NTT will discuss buying the remaining 34% of NTT Docomo Inc stock that it does not own at a board meeting on Tuesday, the firm said in a statement. That followed a report by the Nikkei newspaper, which based the value on a tender offer premium of 30% to the stock price.
The buyout talks come as new prime minister Yoshihide Suga calls on wireless carriers to lower prices, with the government hoping those savings will stimulate consumer spending elsewhere in the economy.
The former state monopoly still counts the government as its largest shareholder with a 34% stake.
On Tuesday, Chief Cabinet Secretary Katsunobu Kato reiterated the call for “visible progress on lowering mobile phone charges”.
NTT’s share price fell as much as 5.8% in Tokyo trade, while NTT Docomo was on track to end the day up 16%.
Mobile peers KDDI Corp and SoftBank Corp fell around 4%, with SoftBank touching record lows, as the telcos continue a slide which began when Suga’s predecessor Shinzo Abe announced his resignation on Aug. 28.
NTT spun off NTT Docomo in 1992 ahead of listing in 1998, as the government sought to stimulate competition in the telecoms sector. Buying it back would mark the end of a prominent “parent-child” listing that are frowned on in other economies but remain common in Japan.
At $38 billion, the potential tender offer would be Japan’s largest-ever and the year’s fifth-largest worldwide, Refinitiv data showed.
“Post acquisition, Docomo will no longer be answerable to shareholders. If the government instructs it to cut prices, it will oblige,” Jefferies analyst Atul Goyal wrote in a client note.
Government efforts to enhance competition include backing Rakuten Inc’s entry into the sector this year. The e-commerce firm’s low-cost plan model could suffer, however, should prices fall more broadly.

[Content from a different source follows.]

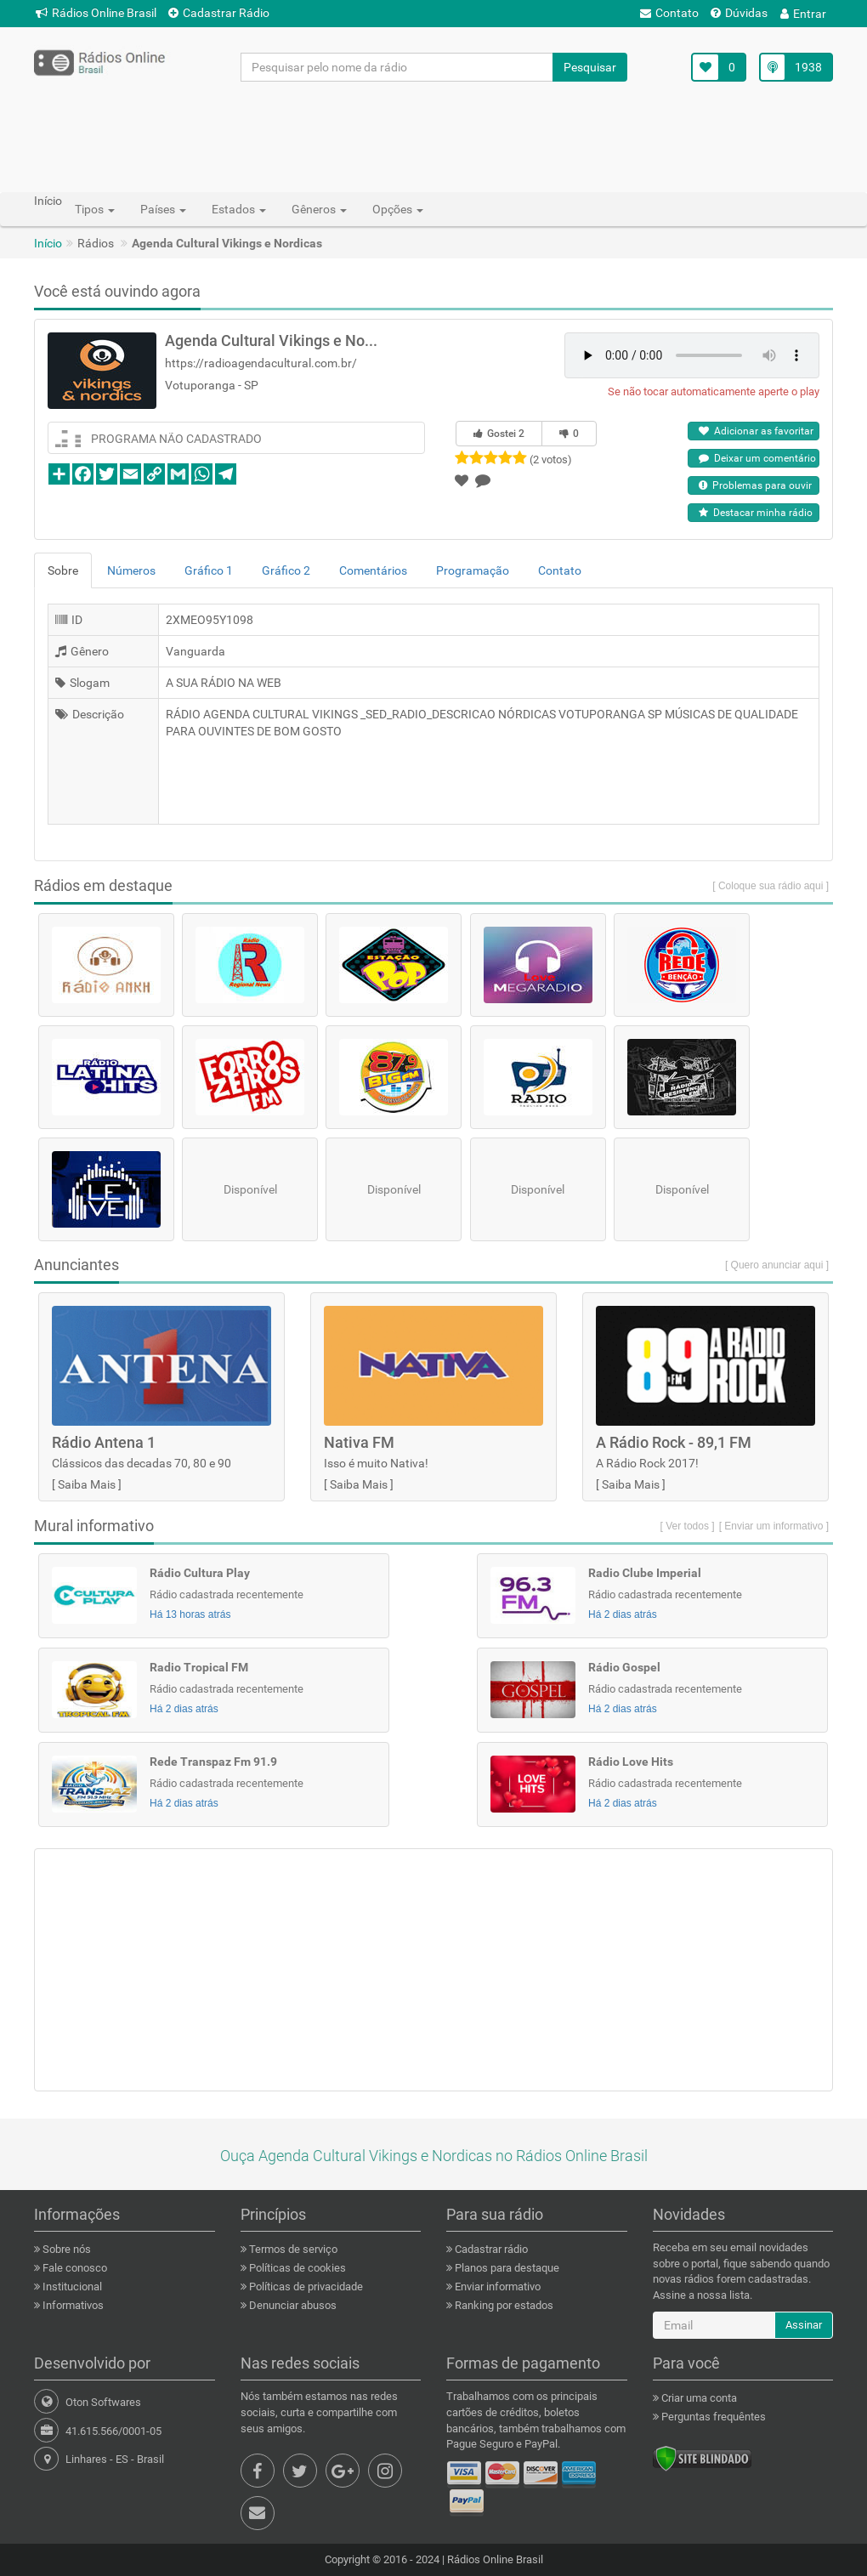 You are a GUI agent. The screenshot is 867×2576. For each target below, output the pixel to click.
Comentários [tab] (373, 570)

Meanwhile, government pricing pressure comes as carriers invest in building fifth-generation services widely seen as critical to ensuring Japan’s competitiveness.
The buyout “is driven more by the potential to develop 5G and IoT services than regulatory pressure,” said analyst Kirk Boodry at Redex Research, referring to the Internet of Things. The industry is seeking “new, less regulated revenue streams,” he said.
NTT Docomo is a popular stock among retail investors meaning its potential exit from the market will likely make a big impact, said analyst Ichiro Kurihara at Tachibana Securities.
NTT will fund the acquisition through loans from Japan’s three biggest banks, two people familiar with the matter told Reuters, declining to be identified as the matter was private. Mitsubishi UFJ Financial Group Inc will be the largest lender, the people said.
The banks declined to comment.
The total loan package including lending from others will total 4 trillion yen, Nikkei reported. NTT will later turn to longer-term loans and debt issuance, Nikkei said.
The telecoms firm had more than 1 trillion yen in cash and cash equivalents on its balance sheet at June-end.
NTT is due to hold a press conference at 0600 GMT.